Department of Information Engineering, Xijing University, Xi'an 710123, China.
Molecules. 2018 Apr 4;23(4):823. doi: 10.3390/molecules23040823.
Protein-protein interactions (PPIs) play important roles in various aspects of the structural and functional organization of cells; thus, detecting PPIs is one of the most important issues in current molecular biology. Although much effort has been devoted to using high-throughput techniques to identify protein-protein interactions, the experimental methods are both time-consuming and costly. In addition, they yield high rates of false positive and false negative results. In addition, most of the proposed computational methods are limited in information about protein homology or the interaction marks of the protein partners. In this paper, we report a computational method only using the information from protein sequences. The main improvements come from novel protein sequence representation by combing the continuous and discrete wavelet transforms and from adopting weighted sparse representation-based classifier (WSRC). The proposed method was used to predict PPIs from three different datasets: yeast, human and . In addition, we employed the prediction model trained on the PPIs dataset of yeast to predict the PPIs of six datasets of other species. To further evaluate the performance of the prediction model, we compared WSRC with the state-of-the-art support vector machine classifier. When predicting PPIs of yeast, humans and dataset, we obtained high average prediction accuracies of 97.38%, 98.92% and 93.93% respectively. In the cross-species experiments, most of the prediction accuracies are over 94%. These promising results show that the proposed method is indeed capable of obtaining higher performance in PPIs detection.

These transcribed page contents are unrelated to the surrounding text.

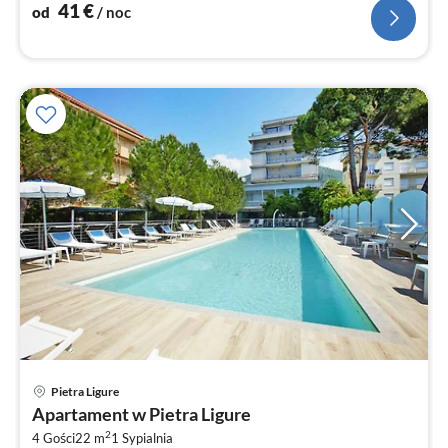
41
€
od
/ noc
Pietra Ligure
Ce
Apartament w Pietra Ligure
od
2
1
4 Gości
22 m
1
Sypialnia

蛋白质-蛋白质相互作用 (PPIs) 在细胞的结构和功能组织的各个方面都起着重要作用;因此,检测蛋白质-蛋白质相互作用是当前分子生物学中最重要的问题之一。尽管已经投入了大量的努力使用高通量技术来识别蛋白质-蛋白质相互作用,但实验方法既耗时又昂贵。此外,它们产生了很高的假阳性和假阴性结果的比率。此外,大多数提出的计算方法都受到蛋白质同源性或蛋白质伙伴相互作用标记信息的限制。在本文中,我们报告了一种仅使用蛋白质序列信息的计算方法。主要的改进来自于通过组合连续和离散小波变换的新颖的蛋白质序列表示,以及采用加权稀疏表示分类器(WSRC)。所提出的方法用于从三个不同的数据集预测蛋白质-蛋白质相互作用:酵母、人类和。此外,我们使用在酵母蛋白质-蛋白质相互作用数据集上训练的预测模型来预测六个其他物种的蛋白质-蛋白质相互作用数据集的蛋白质-蛋白质相互作用。为了进一步评估预测模型的性能,我们将 WSRC 与最先进的支持向量机分类器进行了比较。在预测酵母、人类和数据集的蛋白质-蛋白质相互作用时,我们分别获得了 97.38%、98.92%和 93.93%的高平均预测准确率。在跨物种实验中,大多数预测准确率都超过了 94%。这些有希望的结果表明,所提出的方法确实能够在蛋白质-蛋白质相互作用检测中获得更高的性能。